Your response should be an exact transcription of the data, images excluded.

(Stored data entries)
------------

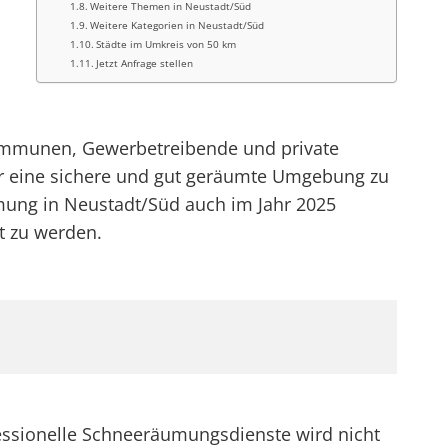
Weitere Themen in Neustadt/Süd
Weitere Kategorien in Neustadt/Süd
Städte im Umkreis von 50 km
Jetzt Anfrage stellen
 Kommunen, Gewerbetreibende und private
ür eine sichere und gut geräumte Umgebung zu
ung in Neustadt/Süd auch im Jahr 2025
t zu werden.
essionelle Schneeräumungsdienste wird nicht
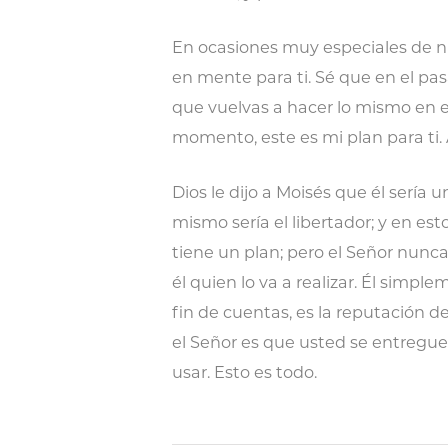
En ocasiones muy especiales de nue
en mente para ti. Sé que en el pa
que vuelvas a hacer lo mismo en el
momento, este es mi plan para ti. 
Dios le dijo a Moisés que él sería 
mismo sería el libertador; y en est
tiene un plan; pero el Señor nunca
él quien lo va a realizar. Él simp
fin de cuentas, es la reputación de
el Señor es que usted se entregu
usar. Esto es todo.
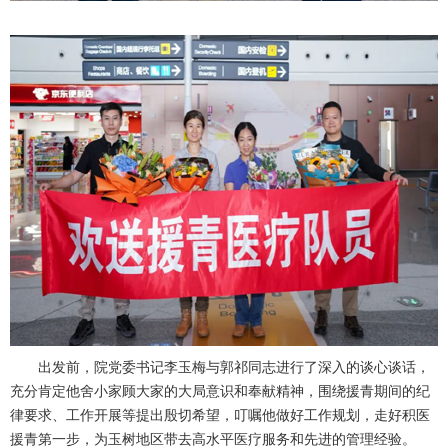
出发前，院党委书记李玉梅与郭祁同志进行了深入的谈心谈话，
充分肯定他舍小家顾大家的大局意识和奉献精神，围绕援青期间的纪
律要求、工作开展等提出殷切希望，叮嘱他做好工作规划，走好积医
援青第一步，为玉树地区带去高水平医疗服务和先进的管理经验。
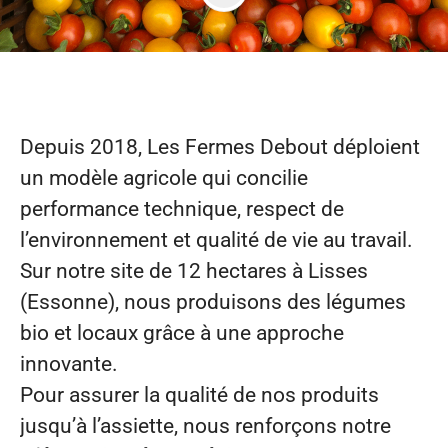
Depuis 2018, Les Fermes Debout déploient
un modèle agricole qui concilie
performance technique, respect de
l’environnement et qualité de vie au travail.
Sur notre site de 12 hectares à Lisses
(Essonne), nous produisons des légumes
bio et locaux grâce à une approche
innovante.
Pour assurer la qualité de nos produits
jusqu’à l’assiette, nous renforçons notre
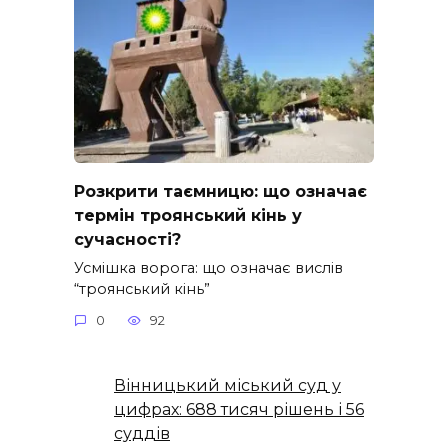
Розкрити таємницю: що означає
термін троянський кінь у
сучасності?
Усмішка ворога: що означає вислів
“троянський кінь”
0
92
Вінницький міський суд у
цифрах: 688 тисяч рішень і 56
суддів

------------

**TASK OUTPUT**
Weitere Themen in Neustadt/Süd
Weitere Kategorien in Neustadt/Süd
Städte im Umkreis von 50 km
Jetzt Anfrage stellen
 Kommunen, Gewerbetreibende und private
ür eine sichere und gut geräumte Umgebung zu
ung in Neustadt/Süd auch im Jahr 2025
t zu werden.
essionelle Schneeräumungsdienste wird nicht
En ocasiones muy especiales de nue
en mente para ti. Sé que en el pa
que vuelvas a hacer lo mismo en el
momento, este es mi plan para ti. 
Dios le dijo a Moisés que él sería 
mismo sería el libertador; y en est
tiene un plan; pero el Señor nunca
él quien lo va a realizar. Él simp
fin de cuentas, es la reputación de
el Señor es que usted se entregu
usar. Esto es todo.
出发前，院党委书记李玉梅与郭祁同志进行了深入的谈心谈话，
充分肯定他舍小家顾大家的大局意识和奉献精神，围绕援青期间的纪
律要求、工作开展等提出殷切希望，叮嘱他做好工作规划，走好积医
援青第一步，为玉树地区带去高水平医疗服务和先进的管理经验。
Depuis 2018, Les Fermes Debout déploient
un modèle agricole qui concilie
performance technique, respect de
l’environnement et qualité de vie au travail.
Sur notre site de 12 hectares à Lisses
(Essonne), nous produisons des légumes
bio et locaux grâce à une approche
innovante.
Pour assurer la qualité de nos produits
jusqu’à l’assiette, nous renforçons notre
Розкрити таємницю: що означає
термін троянський кінь у
сучасності?
Усмішка ворога: що означає вислів
“троянський кінь”
0
92
Вінницький міський суд у
цифрах: 688 тисяч рішень і 56
суддів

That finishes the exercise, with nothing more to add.